→ **DESCRIPTION OF THE TASK**:
Your answer is the line containing "in più rispetto ai clienti non iscritti" plus every line after it to the end of the data below, transcribed exactly and with nothing else.

→ **Collected data**:
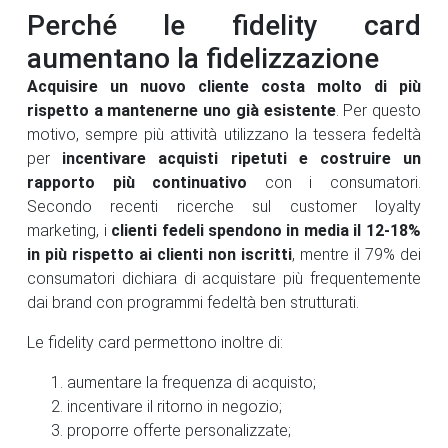
Perché le fidelity card
aumentano la fidelizzazione
Acquisire un nuovo cliente costa molto di più
rispetto a mantenerne uno già esistente
. Per questo
motivo, sempre più attività utilizzano la tessera fedeltà
per
incentivare acquisti ripetuti e costruire un
rapporto più continuativo
con i consumatori.
Secondo recenti ricerche sul customer loyalty
marketing, i
clienti fedeli spendono in media il 12-18%
in più rispetto ai clienti non iscritti
, mentre il 79% dei
consumatori dichiara di acquistare più frequentemente
dai brand con programmi fedeltà ben strutturati.
Le fidelity card permettono inoltre di:
aumentare la frequenza di acquisto;
incentivare il ritorno in negozio;
proporre offerte personalizzate;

→ **SOLUTION FOR THIS PROBLEM**:
in più rispetto ai clienti non iscritti
, mentre il 79% dei
consumatori dichiara di acquistare più frequentemente
dai brand con programmi fedeltà ben strutturati.
Le fidelity card permettono inoltre di:
aumentare la frequenza di acquisto;
incentivare il ritorno in negozio;
proporre offerte personalizzate;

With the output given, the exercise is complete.